El objeto de mi amargura era esa bufanda. Ella pagaba sus pecados. Recuerdo que aquel día, herida por haber sido llamada por su espantoso nombre, subí corriendo las escaleras hacia la habitación, mientras él me perseguía disculpándose, y arranqué a la maldita de un tirón, botando al suelo un par de prendas. Él odiaba el desorden y yo amaba el drama. La arrojé furiosa al basurero. Él me miró y estalló en carcajadas. Se acercó a abrazarme lentamente, como si yo fuese un puerco espín y sucumbí ante sus encantos. Él era así, una dulzura. Y yo, cada vez, guardaba rápidamente, aunque en el cajón de las heridas, las memorias de la anterior.
A lo largo de los años fui adquiriendo hábitos en torno a ella. Cuando nadie miraba, me plantaba frente a las estanterías de nuestro armario y me dedicaba a observar desde cierta distancia aquella bufanda.

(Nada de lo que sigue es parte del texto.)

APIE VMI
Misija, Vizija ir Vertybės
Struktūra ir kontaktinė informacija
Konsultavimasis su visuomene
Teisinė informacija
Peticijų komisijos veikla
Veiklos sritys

Era como si ella, no la bufanda, sino ella, me mirara diciéndome cosas horribles. Yo me creía cada una de sus palabras imaginarias. Le dejaba hablarme y cuando me había menospreciado lo suficiente, me acercaba, la tomaba entre mis manos, la desdoblaba y volvía a doblar, a lo ancho y a lo largo, como a él le gustaba, alisándola con los dedos hasta que quedara perfecta para devolverla a su lugar.

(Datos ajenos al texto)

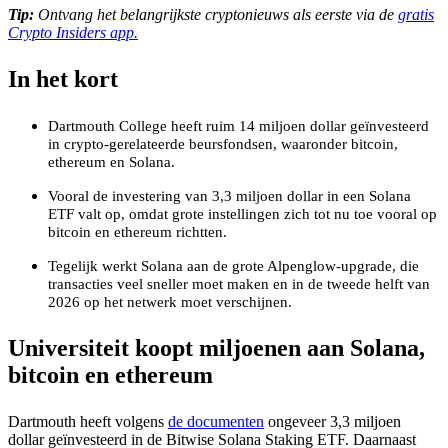
Tip:
Ontvang het belangrijkste cryptonieuws als eerste via de
gratis
Crypto Insiders app.
In het kort
Dartmouth College heeft ruim 14 miljoen dollar geïnvesteerd
in crypto-gerelateerde beursfondsen, waaronder bitcoin,
ethereum en Solana.
Vooral de investering van 3,3 miljoen dollar in een Solana
ETF valt op, omdat grote instellingen zich tot nu toe vooral op
bitcoin en ethereum richtten.
Tegelijk werkt Solana aan de grote Alpenglow-upgrade, die
transacties veel sneller moet maken en in de tweede helft van
2026 op het netwerk moet verschijnen.
Universiteit koopt miljoenen aan Solana,
bitcoin en ethereum
Dartmouth heeft volgens
de documenten
ongeveer 3,3 miljoen
dollar geïnvesteerd in de Bitwise Solana Staking ETF. Daarnaast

Creo que lo mejor habría sido botarla. Pero él nunca entendió. Yo intenté explicarle sutilmente, y luego con histeria, que había que deshacerse de ella. Le conté como un día, en que él había estado de viaje, ella apareció junto a mí en la cama. Le juré que era cierto. Había intentado colgarse a mi cuello pero yo fui más ágil. Volviendo del viaje le rogué que la tirásemos, pero él no quiso. Extrañamente jamás comprendió por qué yo sentía celos. Pero no solo los sentía; me comían por dentro mientras la bufanda gozaba al verme así. Era como si un pedazo de mi alma se hubiese podrido.

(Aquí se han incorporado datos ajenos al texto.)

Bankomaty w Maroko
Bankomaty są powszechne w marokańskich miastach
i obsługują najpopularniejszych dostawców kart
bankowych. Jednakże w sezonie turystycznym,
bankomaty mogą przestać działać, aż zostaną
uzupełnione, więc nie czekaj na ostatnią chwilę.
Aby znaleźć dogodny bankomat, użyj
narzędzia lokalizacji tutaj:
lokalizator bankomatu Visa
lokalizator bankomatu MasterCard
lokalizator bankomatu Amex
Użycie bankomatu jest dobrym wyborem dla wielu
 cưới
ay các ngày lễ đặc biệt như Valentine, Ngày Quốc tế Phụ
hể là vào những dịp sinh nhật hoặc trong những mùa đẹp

Nuestra relación seguía igual formalmente, pero yo me volví un desastre. Solo podía pensar en ella, en la anterior, y en la bufanda. Cada noche tenía pesadillas, en que ella se lanzaba sobre mí, rodeaba mi cuello con sus manos o flecos, ya no sé, y apretaba con fuerza. Cada mañana me despertaba con el pijama sudado y la piel helada, mientras él roncaba plácidamente a mi lado. Cada tarde me escurría por debajo de su escritorio y tomaba su teléfono móvil, escondida bajo la bufanda, maldita bufanda, que a veces era del tamaño de una manta y buscaba algún alimento para mi obsesión. Una palabra, una señal.
Cuando todo se terminó, él no comprendió ni pude yo explicar el porqué. Pero cuando me fui de nuestra casa, aproveché un momento de discusión e hice lo que necesitaba hacer. Encargarme de ella. Me encerré en la habitación, la miré y ya no tuvo la osadía de insultarme, pero eso no le sirvió. No tuve piedad y la rasgué en mil pedazos, como si alguna fuerza diabólica se hubiese apoderado de mí. Tomé mis maletas, cerré la puerta al salir y nunca supe más de él.
Creo que ese fue nuestro error: esa repulsiva bufanda negra de alpaca.